The complaint must be made within 60 calendar days after you experienced the problem you want to complain about. CCHP must notify you of the decision about your grievance as quickly as your case requires based on your health status, but no later than 30 calendar days after receiving your grievance. CCHP may extend the time frame by up to 14 calendar days if you request the extension, or if the Plan justifies a need for additional information and the delay is in your best interest.

Please send your request to: CCHP Member Services, 445 Grant Avenue, San Francisco, CA 94108; or fax to 1-415-397-2129.

What happens after you file an appeal or grievance?

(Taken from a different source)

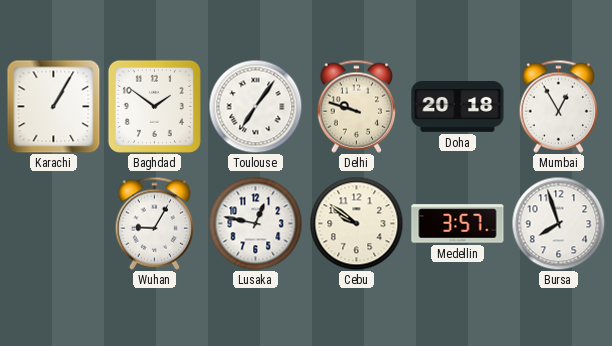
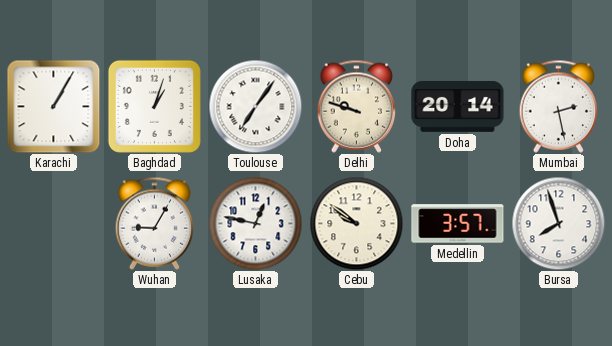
Baghdad: 1:51 -> 1:03
Doha: 20:18 -> 20:14
Mumbai: 12:55 -> 2:28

Within 5 days after receiving your request, CCHP will send you a letter letting you know that your request or complaint has been received. Within 30 days of receiving your request was received, CCHP will send you a written notice with an answer or response to your complaint and the next steps in the process if you are not satisfied with the response. If you have any questions regarding the process or status, please contact our Member Services.

Complete Details

For more details about the appeal and grievance procedures, please review your Evidence of Coverage.

Expedited Review

You can ask for a fast appeal or grievance if you or your doctor believes that waiting too long for a decision could seriously harm your health. You may call, send or fax your request to Members Services. CCHP must respond on a fast appeal no later than 72 hours after the request is received. For a fast grievance, we must decide no later than 24 hours after the request is received whenever, 1. CCHP extends the time frame to make an organization determination or reconsideration, or 2. CCHP refuses to grant a request for an expedited organization determination or reconsideration.